Hi @ all
Our Problem is the following:
Some of our guests have the problem, that they occasionally freeze. That means the guests don't respond to any network query (for example a ping) and the console is black.
When I open the console in the Virtual Infrastructure Client and use the mouse or keyboard the guest continue working normal.
There is neither in the Eventviewer of the Virtual Infrastructure Client nor in the Eventviewer of the guest OS something special noticed.
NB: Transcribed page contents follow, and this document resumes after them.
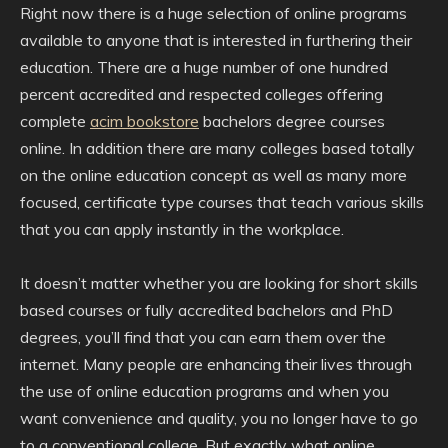
Right now there is a huge selection of online programs
available to anyone that is interested in furthering their
education. There are a huge number of one hundred
percent accredited and respected colleges offering
complete
acim bookstore
bachelors degree courses
online. In addition there are many colleges based totally
on the online education concept as well as many more
focused, certificate type courses that teach various skills
that you can apply instantly in the workplace.
It doesn’t matter whether you are looking for short skills
based courses or fully accredited bachelors and PhD
degrees, you’ll find that you can earn them over the
internet. Many people are enhancing their lives through
the use of online education programs and when you
want convenience and quality, you no longer have to go
to a conventional college. But exactly what online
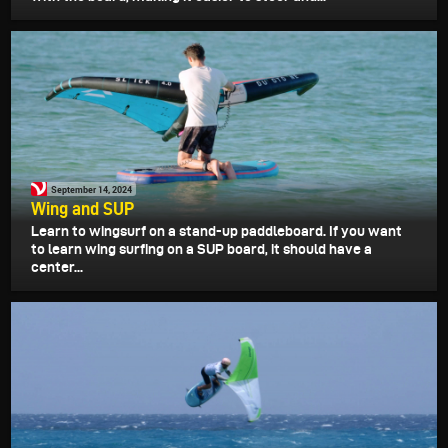
September 14, 2024
Wing and SUP
Learn to wingsurf on a stand-up paddleboard. If you want
to learn wing surfing on a SUP board, it should have a
center...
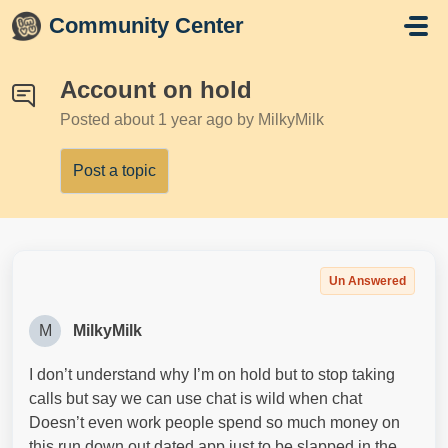
Skip to main content
Community Center
Account on hold
Posted
about 1 year ago
by MilkyMilk
Post a topic
Un Answered
M
MilkyMilk
I don’t understand why I’m on hold but to stop taking
calls but say we can use chat is wild when chat
Doesn’t even work people spend so much money on
this run down out dated app just to be slapped in the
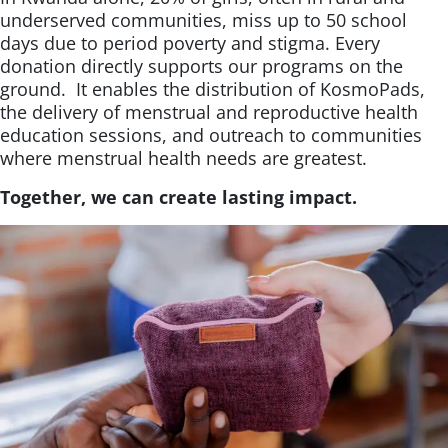
underserved communities, miss up to 50 school
days due to period poverty and stigma. Every
donation directly supports our programs on the
ground. It enables the distribution of KosmoPads,
the delivery of menstrual and reproductive health
education sessions, and outreach to communities
where menstrual health needs are greatest.
Together, we can create lasting impact.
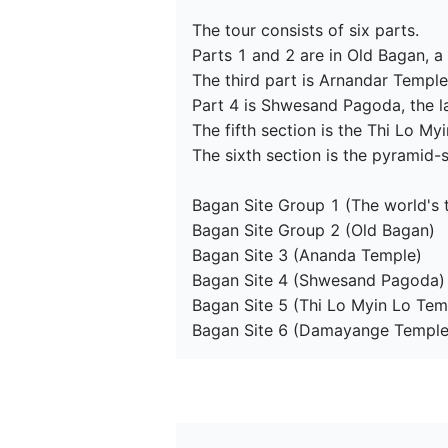
The tour consists of six parts.

Parts 1 and 2 are in Old Bagan, a 
The third part is Arnandar Temple
Part 4 is Shwesand Pagoda, the la
The fifth section is the Thi Lo M
The sixth section is the pyramid
Bagan Site Group 1 (The world's 
Bagan Site Group 2 (Old Bagan)

Bagan Site 3 (Ananda Temple)

Bagan Site 4 (Shwesand Pagoda)

Bagan Site 5 (Thi Lo Myin Lo Temp
Bagan Site 6 (Damayange Temple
There are also any of the powersaving options disabled and the newest VMware Tools installed.
Our Environment:
ESX 3.0.1
Virtual Infrastructure 2.0.1
The OS of the affected guest are "Windows 2000 Professional" and "Windows Server 2003 Standard"
Has/Had anyone the same problem?
PS: sorry for my probably not correct english...
Hi,
are there any other VMs on the same ESX host which do not have this special issue? Are they on the same virtual switch?
My first guess is that there are any networking problems inside your ESX host. Do you have any kind of network failover configured on your virtual switch, and if so: How is the configuration for failover (link detection, beacon probing, ...)
cu,
Alex
Hi Alex
Yes, they are other VMs on the same Host and the same virtual switch and they work properly.
The VMs i'd tell you are distributed over different ESX Hosts but are all on the same virtual switch but on different VLANs.
About failover setting:
Load Balancing: Port ID
Network Failure Detection: Link Status only
Notify Switches: Yes
Rolling: No
Active Adapters: 3 nic's that are connected to a cisco switch (3 GBit/s trunk)
Standby Adapters: None
Unused Adapters: None
greetings cedrick
Are you using VST? IF so, is it across an IOS and COS switch?
Sorry, but i don't know what VST is... sorry. Yes, we have a cisco switch with IOS OS.
New Info: while I was searching the vmware.log files of the affected VMs about suspect entries, there are some that attracted attention to me...
The follow events occour in that time where the VM was hanging:
vmware.log
Jan 23 14:42:18.811: mks| SOCKET 2 recv error 5: Input/output error
Jan 23 14:42:18.811: mks| SOCKET 2 destroying VNC backend on socket error: 5
Jan 23 14:43:45.386: mks| SOCKET 3 recv error 5: Input/output error
Jan 23 14:43:45.386: mks| SOCKET 3 destroying VNC backend on socket error: 5
Does anyone know what this means?
I don't know what it means, but I've experienced the same issue from time to time. Normally, the guests freeze up and don't respond (or respond VERY slowly to the console). Networking is gone.
This has happened on Windows 2000 Server and Windows Server 2003. normally, just resetting the VM takes care of it. It doesn't happen very often.. maybe one VM every few weeks at most. We had one the other day that we had to remove and re-add the vNIC on the Guest.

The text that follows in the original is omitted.